# Building my first layout, any suggestion on how to books for beginners



## Citytrainlayout (Jul 28, 2011)

First off let me say, this forum is awesome!!!! I'm learning so much by just going through the threads.


I'm at the very early stages of the layout , havent even plan the track yet. any suggestion on which "how to books" ?

thanks.


----------



## tjcruiser (Jan 10, 2010)

Don't know about books, but there's quite a bit of beginner info available online. Here's just two quick sources that come to mind ...

NMRA site ... note the beginners sub-category menu on the right ...

http://www.nmra.org/beginner/

Another good one ... a bit of a criss-crossed menu and category structure, but packed with good info ...

http://www.thortrains.net/

And, of course, our MTF forum here. Use the Search tool to hunt for specific subjects.

Enjoy!

TJ


----------



## haphall (Feb 1, 2011)

Before you drop a bunch on books, decide how much space you have to work with, what scale you want to work with and pick an era you're interested in. Those decisions will help lots before you get into details requiring books.
When I got back into model trains (HO) a few years back, I went out and grabbed every back issue of MR and RMC I could get my hands on. Now I've read most of them at least twice and have close to 40 years of back issues (150+) and nowhere to store them. I'd be glad to pass them on for the shipping charges if you're interested.
All that said, most any of the Kalmbach books are worthwhile in my opinion.
~Hap


----------



## Big Ed (Jun 16, 2009)

Welcome to the site.

First you have to figure out how much space you can devote to your RR.
Then you can figure out what scale you to build.
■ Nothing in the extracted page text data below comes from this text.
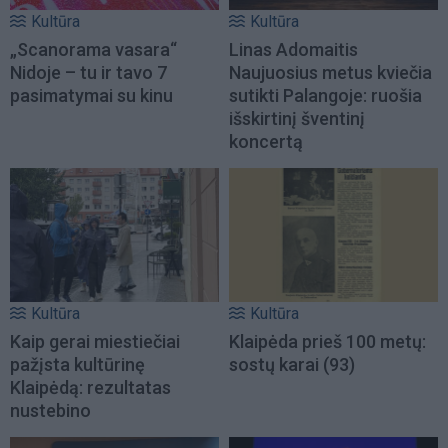
Kultūra
Kultūra
„Scanorama vasara“
Linas Adomaitis
Nidoje – tu ir tavo 7
Naujuosius metus kviečia
pasimatymai su kinu
sutikti Palangoje: ruošia
išskirtinį šventinį
koncertą
Kultūra
Kultūra
Kaip gerai miestiečiai
Klaipėda prieš 100 metų:
pažįsta kultūrinę
sostų karai (93)
Klaipėdą: rezultatas
nustebino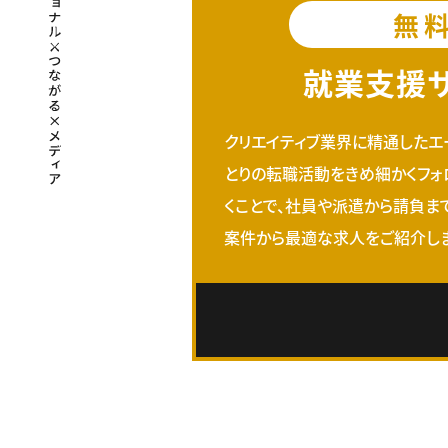
無
就業支援
クリエイティブ業界に精通したエ
とりの転職活動をきめ細かくフォ
くことで、社員や派遣から請負ま
案件から最適な求人をご紹介しま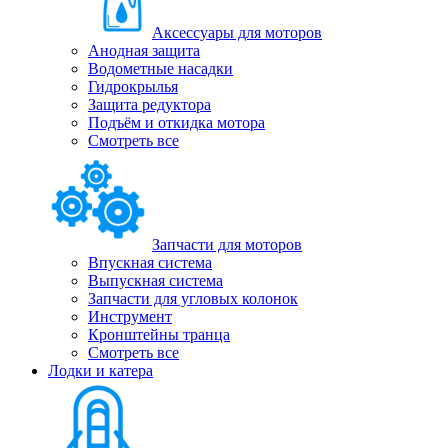
Аксессуары для моторов
Анодная защита
Водометные насадки
Гидрокрылья
Защита редуктора
Подъём и откидка мотора
Смотреть все
Запчасти для моторов
Впускная система
Выпускная система
Запчасти для угловых колонок
Инструмент
Кронштейны транца
Смотреть все
Лодки и катера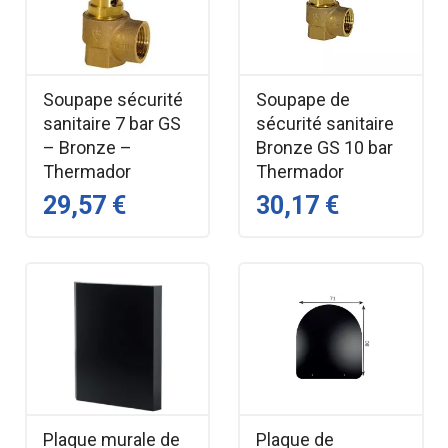
Soupape sécurité
Soupape de
sanitaire 7 bar GS
sécurité sanitaire
– Bronze –
Bronze GS 10 bar
Thermador
Thermador
29,57 €
30,17 €
Plaque murale de
Plaque de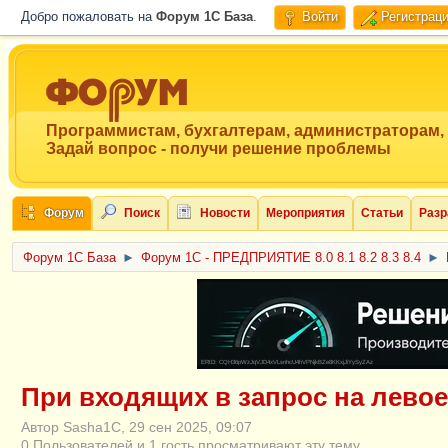
Добро пожаловать на
Форум 1C База
.
Войти
Регистрац
Программистам, бухгалтерам, администраторам,
Задай вопрос - получи решение проблемы
Форум
Поиск
Новости
Мероприятия
Статьи
Разр
Форум 1C База
►
Форум 1С - ПРЕДПРИЯТИЕ 8.0 8.1 8.2 8.3 8.4
►
ERID: CQH36pWzJqVJD4xVLsnhcU4hVPNjkBZe8KKxjJiYySyZAz
При входящих в запрос на левое
Автор Sasha1C, 29 сен 2025, 09:07
0 Пользователей и 1 гость просматривают эту тему.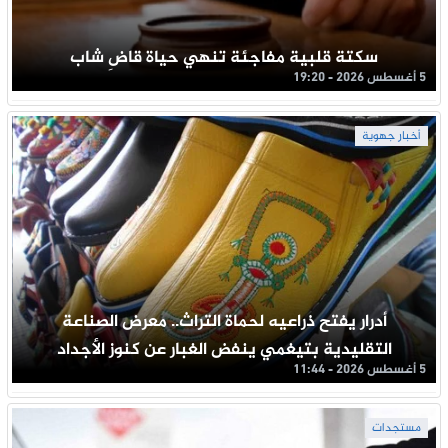
سكتة قلبية مفاجئة تنهي حياة قاضِ شاب
5 أغسطس 2026 - 19:20
أخبار جهوية
أدرار يفتح ذراعيه لحماة التراث.. معرض الصناعة
التقليدية بتيغمي ينفض الغبار عن كنوز الأجداد
5 أغسطس 2026 - 11:44
مستجدات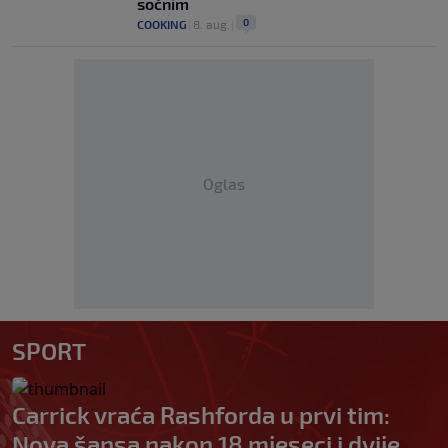
sočnim
0
COOKING
|
8. aug.
|
Oglas
SPORT
Carrick vraća Rashforda u prvi tim:
Nova šansa nakon 18 mjeseci i dvije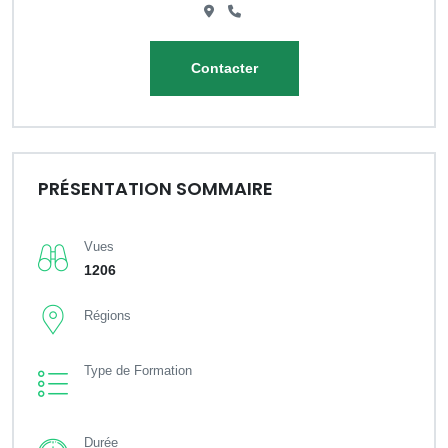
Contacter
PRÉSENTATION SOMMAIRE
Vues
1206
Régions
Type de Formation
Durée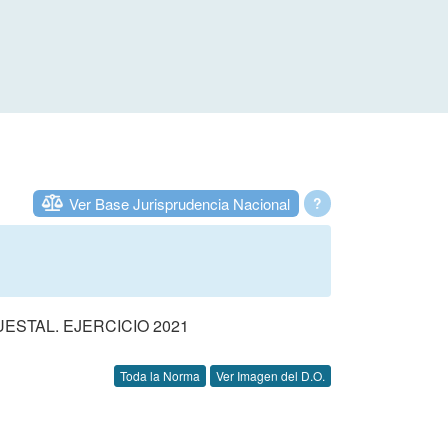
Ver Base Jurisprudencia Nacional
?
STAL. EJERCICIO 2021
Toda la Norma
Ver Imagen del D.O.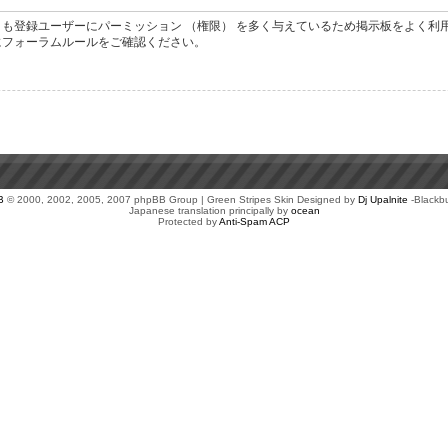
も登録ユーザーにパーミッション （権限） を多く与えているため掲示板をよく利
にフォーラムルールをご確認ください。
B
© 2000, 2002, 2005, 2007 phpBB Group | Green Stripes Skin Designed by
Dj Upalnite
-Blackb
Japanese translation principally by
ocean
Protected by
Anti-Spam ACP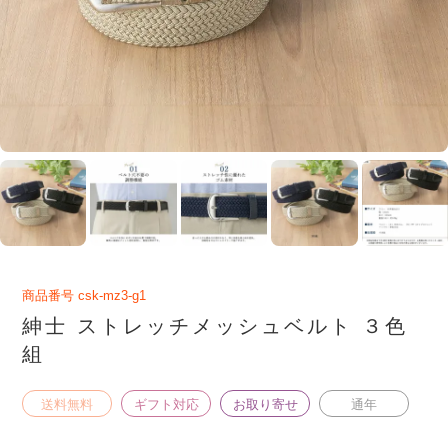
商品番号
csk-mz3-g1
紳士 ストレッチメッシュベルト ３色
組
送料無料
ギフト対応
お取り寄せ
通年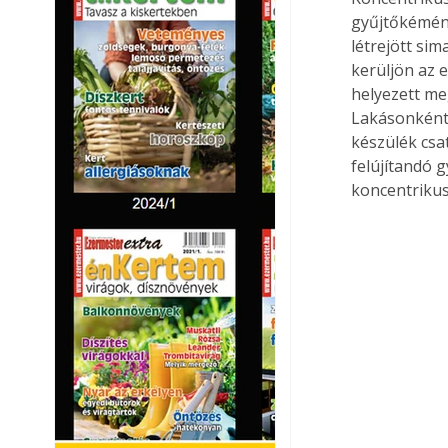
gyűjtőkémény
létrejött sim
kerüljön az 
helyezett me
Lakásonként 
készülék csa
felújítandó 
koncentriku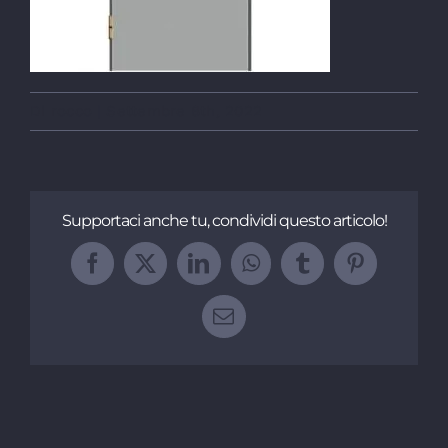
Di
rocco
|
Settembre 8th, 2022
Supportaci anche tu, condividi questo articolo!
Facebook
X
LinkedIn
WhatsApp
Tumblr
Pinterest
Email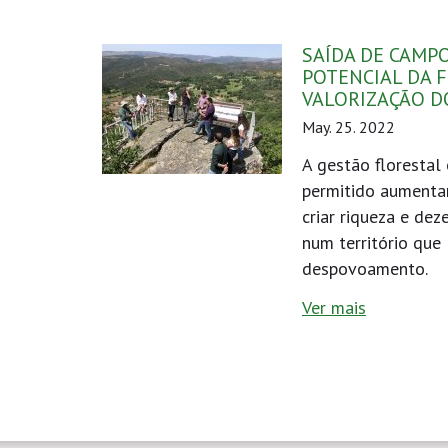
SAÍDA DE CAMPO
POTENCIAL DA 
VALORIZAÇÃO D
May. 25. 2022
A gestão florestal
permitido aumentar 
criar riqueza e de
num território que 
despovoamento.
Ver mais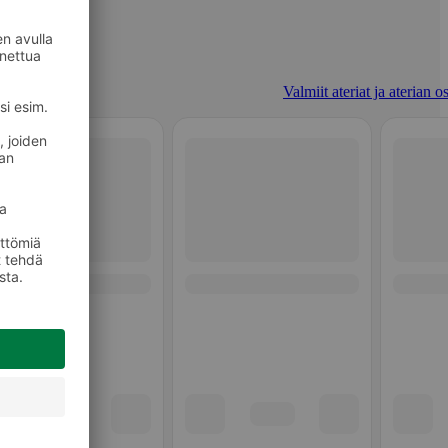
Valmiit ateriat ja aterian o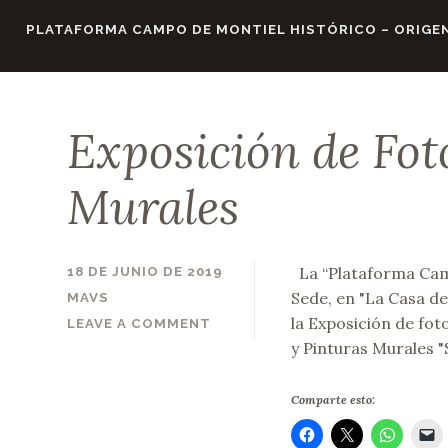
Skip
PLATAFORMA CAMPO DE MONTIEL HISTÓRICO – ORIGEN
to
content
Exposición de Fot
Murales
La “Plataforma Camp
18 DE JUNIO DE 2019
Sede, en "La Casa de
MAVS
la Exposición de fot
LEAVE A COMMENT
y Pinturas Murales "
Comparte esto: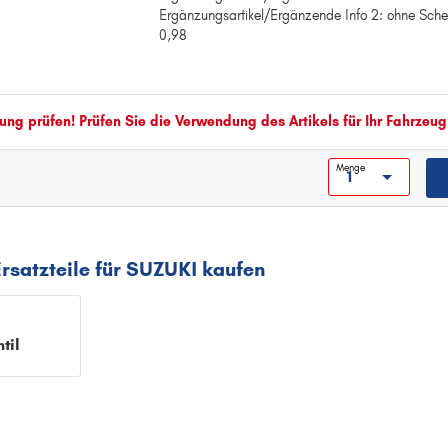
Ergänzungsartikel/Ergänzende Info 2: ohne Schel
Ergänzungsartikel/Ergänzende Info: mit Dichtun
0,98
Ergänzungsartikel/Ergänzende Info 2: ohne Unt
Ergänzungsartikel/Ergänzende Info 2: ohne Sche
Gewicht [kg]: 0,98
ng prüfen! Prüfen Sie die Verwendung des Artikels für Ihr Fahrzeug
Menge
rsatzteile für SUZUKI kaufen
til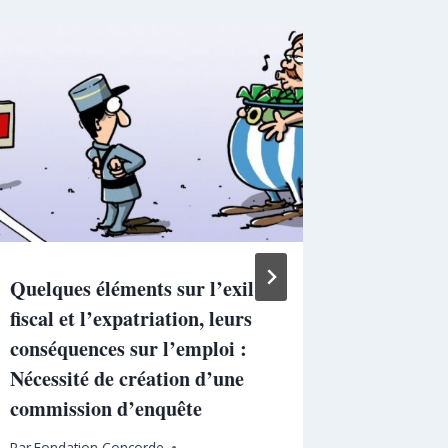
Quelques éléments sur l’exil
Dépense 
fiscal et l’expatriation, leurs
défi(s) 
conséquences sur l’emploi :
Par
Fondat
Nécessité de création d’une
20 février 
commission d’enquête
Par
Fondation Concorde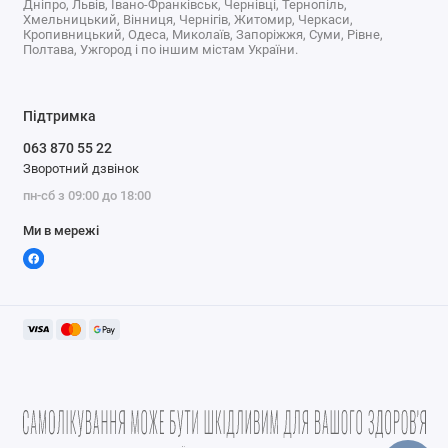
Дніпро, Львів, Івано-Франківськ, Чернівці, Тернопіль,
Вітамін D3 (як
1000 МО
250%
Хмельницький, Вінниця, Чернігів, Житомир, Черкаси,
холекальциферол)
Кропивницький, Одеса, Миколаїв, Запоріжжя, Суми, Рівне,
Полтава, Ужгород і по іншим містам України.
Характеристики
Підтримка
063 870 55 22
Форма випуску
Таблетки
Зворотний дзвінок
За симптомами
Кістки і остеопороз
пн-сб з 09:00 до 18:00
Сертифікати та дієта
Без ГМО
Ми в мережі
Для кого призначено
Для жінок, Для чоловіків
Активних компонентів
1000 МЕ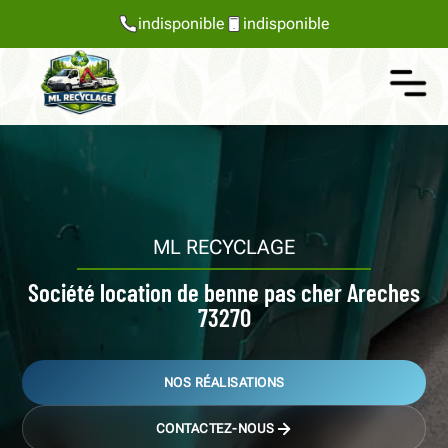
indisponible
indisponible
ML RECYCLAGE
Société location de benne pas cher Areches
73270
NOS RÉALISATIONS
CONTACTEZ-NOUS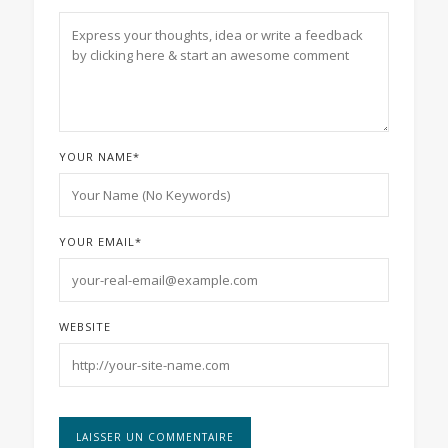
YOUR NAME
*
YOUR EMAIL
*
WEBSITE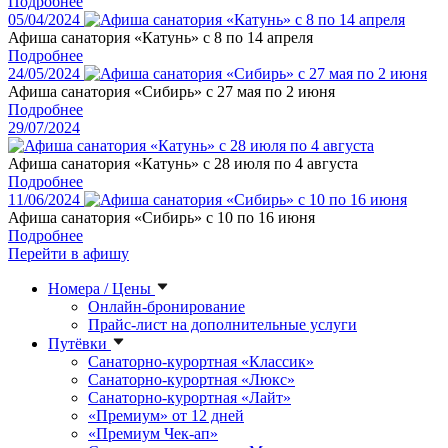
Подробнее
05/04/2024
Афиша санатория «Катунь» с 8 по 14 апреля
Подробнее
24/05/2024
Афиша санатория «Сибирь» с 27 мая по 2 июня
Подробнее
29/07/2024
Афиша санатория «Катунь» с 28 июля по 4 августа
Подробнее
11/06/2024
Афиша санатория «Сибирь» с 10 по 16 июня
Подробнее
Перейти в афишу
Номера / Цены
Онлайн-бронирование
Прайс-лист на дополнительные услуги
Путёвки
Санаторно-курортная «Классик»
Санаторно-курортная «Люкс»
Санаторно-курортная «Лайт»
«Премиум» от 12 дней
«Премиум Чек-ап»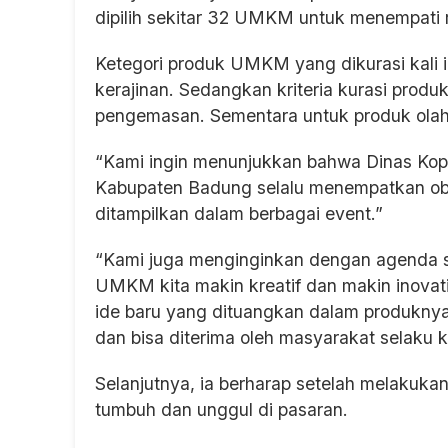
dipilih sekitar 32 UMKM untuk menempat
Ketegori produk UMKM yang dikurasi kali ini
kerajinan. Sedangkan kriteria kurasi produk 
pengemasan. Sementara untuk produk olaha
“Kami ingin menunjukkan bahwa Dinas Ko
Kabupaten Badung selalu menempatkan ob
ditampilkan dalam berbagai event.”
“Kami juga menginginkan dengan agenda se
UMKM kita makin kreatif dan makin inova
ide baru yang dituangkan dalam produkny
dan bisa diterima oleh masyarakat selaku 
Selanjutnya, ia berharap setelah melakuka
tumbuh dan unggul di pasaran.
Do you know what scale you will try?

And if you need to know something don't be afraid to ask here.


----------



## Citytrainlayout (Jul 28, 2011)

Thanks All,
Well I'm have about 4 x 8 table and I'm going with O scale, I'm fascinated with Lionel and Williams mostly because of the operating accessories too. I'm doing a modern / freelance theme. 

@ TJ I just began to scan this website but trust me I;m on it 24/7 now, thanks for the links.


----------